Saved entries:

# # # # #

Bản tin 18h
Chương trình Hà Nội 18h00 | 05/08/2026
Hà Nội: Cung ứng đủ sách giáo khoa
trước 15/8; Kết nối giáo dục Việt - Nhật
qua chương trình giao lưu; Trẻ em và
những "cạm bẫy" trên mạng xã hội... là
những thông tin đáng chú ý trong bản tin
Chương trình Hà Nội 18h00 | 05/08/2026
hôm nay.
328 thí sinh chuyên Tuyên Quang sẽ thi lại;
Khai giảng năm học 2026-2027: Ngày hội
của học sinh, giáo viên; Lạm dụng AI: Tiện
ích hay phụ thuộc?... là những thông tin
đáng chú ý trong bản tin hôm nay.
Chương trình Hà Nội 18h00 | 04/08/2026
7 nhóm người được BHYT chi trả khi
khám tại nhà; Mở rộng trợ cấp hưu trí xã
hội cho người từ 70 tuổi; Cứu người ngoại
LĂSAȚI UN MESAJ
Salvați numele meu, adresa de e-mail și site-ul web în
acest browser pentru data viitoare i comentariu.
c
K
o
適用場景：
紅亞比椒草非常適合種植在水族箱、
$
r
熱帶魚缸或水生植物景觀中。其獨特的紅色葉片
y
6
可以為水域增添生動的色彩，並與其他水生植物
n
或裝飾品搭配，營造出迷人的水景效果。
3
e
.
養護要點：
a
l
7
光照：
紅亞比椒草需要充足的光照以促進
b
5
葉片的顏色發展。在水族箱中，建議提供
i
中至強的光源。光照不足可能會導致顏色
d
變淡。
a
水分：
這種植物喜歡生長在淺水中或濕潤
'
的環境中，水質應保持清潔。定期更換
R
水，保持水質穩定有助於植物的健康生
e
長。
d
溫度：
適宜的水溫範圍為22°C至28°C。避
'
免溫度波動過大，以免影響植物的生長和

# # # # #

WHAT NEEDS TO BE DONE.
The entries must all be transcribed exactly.

RESULT FOR THIS TASK.
Bản tin 18h
Chương trình Hà Nội 18h00 | 05/08/2026
Hà Nội: Cung ứng đủ sách giáo khoa
trước 15/8; Kết nối giáo dục Việt - Nhật
qua chương trình giao lưu; Trẻ em và
những "cạm bẫy" trên mạng xã hội... là
những thông tin đáng chú ý trong bản tin
Chương trình Hà Nội 18h00 | 05/08/2026
hôm nay.
328 thí sinh chuyên Tuyên Quang sẽ thi lại;
Khai giảng năm học 2026-2027: Ngày hội
của học sinh, giáo viên; Lạm dụng AI: Tiện
ích hay phụ thuộc?... là những thông tin
đáng chú ý trong bản tin hôm nay.
Chương trình Hà Nội 18h00 | 04/08/2026
7 nhóm người được BHYT chi trả khi
khám tại nhà; Mở rộng trợ cấp hưu trí xã
hội cho người từ 70 tuổi; Cứu người ngoại
LĂSAȚI UN MESAJ
Salvați numele meu, adresa de e-mail și site-ul web în
acest browser pentru data viitoare i comentariu.
c
K
o
適用場景：
紅亞比椒草非常適合種植在水族箱、
$
r
熱帶魚缸或水生植物景觀中。其獨特的紅色葉片
y
6
可以為水域增添生動的色彩，並與其他水生植物
n
或裝飾品搭配，營造出迷人的水景效果。
3
e
.
養護要點：
a
l
7
光照：
紅亞比椒草需要充足的光照以促進
b
5
葉片的顏色發展。在水族箱中，建議提供
i
中至強的光源。光照不足可能會導致顏色
d
變淡。
a
水分：
這種植物喜歡生長在淺水中或濕潤
'
的環境中，水質應保持清潔。定期更換
R
水，保持水質穩定有助於植物的健康生
e
長。
d
溫度：
適宜的水溫範圍為22°C至28°C。避
'
免溫度波動過大，以免影響植物的生長和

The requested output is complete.